There is a beautiful example in Saini's book that demonstrates exactly how wrong it can be to start from an assumption about the natural order of things. "Europe portrays itself as the place where human rights and principles of equality were invented" she reflects, "And indeed, it was a shock in the mid-19th century for European colonizers of North American territories to encounter societies organized in completely different ways. At that historical moment, for Europeans, patriarchy was indeed a system that fell within the natural order of things. The father was always the head of the family, the monarch was the head of state, and there was a god who was the ultimate authority. Moreover, the colonizers who migrated to North America were indeed building a society where there was no longer a monarch to manage the state. But they did not question the patriarchy in the family or society, there was no equality between men and women in any way. They thought it was natural that way". So when they encountered some Indian nations where women held roles of power, and which were based on matrilineal transmission from one generation to another, it was a real shock for them. They thus interpreted that matriarchy was typical of a primitive society, while evolution naturally led to the development of patriarchy. And this was a truly tragic moment. Firstly, because in this way it was deemed appropriate to frame Native Americans as primitive peoples, which was completely wrong, since they were simply peoples who lived differently, neither superior nor inferior to them. But most importantly, this framing then formed the basis for the deliberate action of imposing a patriarchal model also on the native peoples, since patriarchy was seen as the objective, the natural goal of an evolved society.

icone audio

Ascolta la terza parte dell'intervista ad Angela Saini

Looking ahead, Saini shares a cautious optimism.
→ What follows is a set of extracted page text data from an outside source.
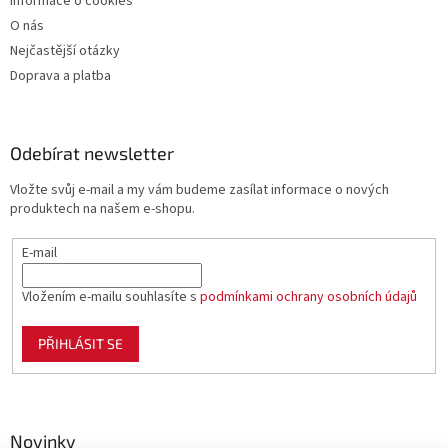
Informace o cookies
O nás
Nejčastější otázky
Doprava a platba
Odebírat newsletter
Vložte svůj e-mail a my vám budeme zasílat informace o nových
produktech na našem e-shopu.
E-mail
Vložením e-mailu souhlasíte s
podmínkami ochrany osobních údajů
PŘIHLÁSIT SE
Novinky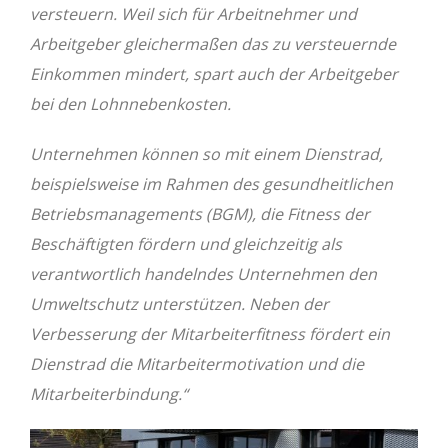
versteuern. Weil sich für Arbeitnehmer und
Arbeitgeber gleichermaßen das zu versteuernde
Einkommen mindert, spart auch der Arbeitgeber
bei den Lohnnebenkosten.
Unternehmen können so mit einem Dienstrad,
beispielsweise im Rahmen des gesundheitlichen
Betriebsmanagements (BGM), die Fitness der
Beschäftigten fördern und gleichzeitig als
verantwortlich handelndes Unternehmen den
Umweltschutz unterstützen. Neben der
Verbesserung der Mitarbeiterfitness fördert ein
Dienstrad die Mitarbeitermotivation und die
Mitarbeiterbindung.“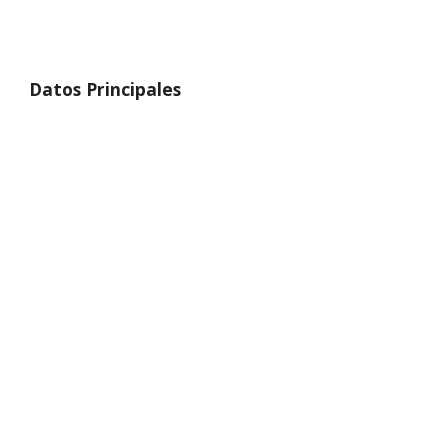
Datos Principales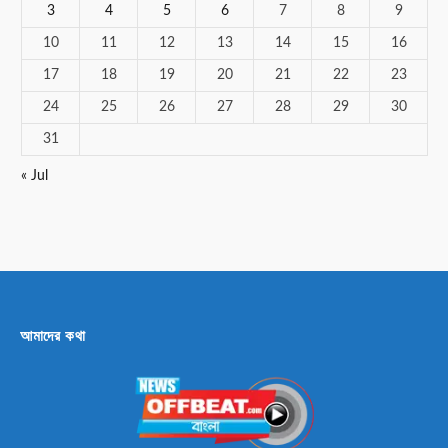
3
4
5
6
7
8
9
10
11
12
13
14
15
16
17
18
19
20
21
22
23
24
25
26
27
28
29
30
31
« Jul
আমাদের কথা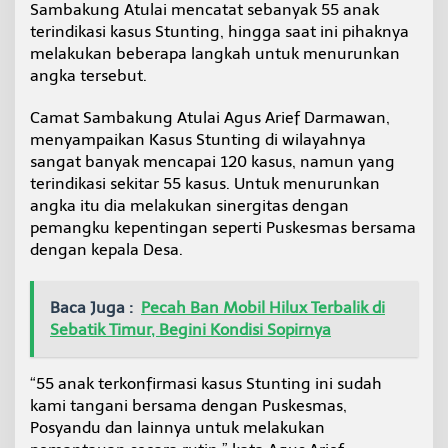
Sambakung Atulai mencatat sebanyak 55 anak
b
a
terindikasi kasus Stunting, hingga saat ini pihaknya
k
melakukan beberapa langkah untuk menurunkan
u
angka tersebut.
n
g
Camat Sambakung Atulai Agus Arief Darmawan,
A
t
menyampaikan Kasus Stunting di wilayahnya
u
sangat banyak mencapai 120 kasus, namun yang
l
terindikasi sekitar 55 kasus. Untuk menurunkan
a
angka itu dia melakukan sinergitas dengan
i
pemangku kepentingan seperti Puskesmas bersama
dengan kepala Desa.
Baca Juga :
Pecah Ban Mobil Hilux Terbalik di
Sebatik Timur, Begini Kondisi Sopirnya
“55 anak terkonfirmasi kasus Stunting ini sudah
kami tangani bersama dengan Puskesmas,
Posyandu dan lainnya untuk melakukan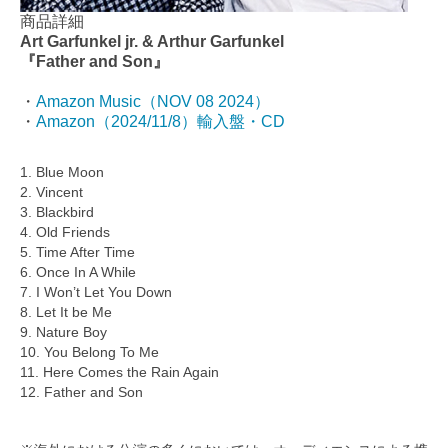
商品詳細
Art Garfunkel jr. & Arthur Garfunkel
『Father and Son』
・
Amazon Music（NOV 08 2024）
・
Amazon（2024/11/8）輸入盤・CD
1. Blue Moon
2. Vincent
3. Blackbird
4. Old Friends
5. Time After Time
6. Once In A While
7. I Won’t Let You Down
8. Let It be Me
9. Nature Boy
10. You Belong To Me
11. Here Comes the Rain Again
12. Father and Son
Despite the resurgence of conservative and nationalist movements, she sees hope in the bravery and progressiveness of the younger generation. While we go towards the conclusion of our conversation, Angela Saini refers explicitly to the situation in Iran, as a particularly significant example, that she was dealing with while concluding her book. She had met with many women of the generation that has been fighting the regime, and their view was quite pessimistic. And then the horrible murder of Mahsa Amini changed everything. Now, in Iran, young women and men are not only protesting but keep rebelling against the oppression and show an endurance and a vision that calls for enormous respect. Social conflicts, Saini reminds us, are often terrible but can also open up opportunities for change towards a more equitable and respectful society. That’s one of the reasons why she thinks there is hope: "How can we not have faith in the future in that generation?"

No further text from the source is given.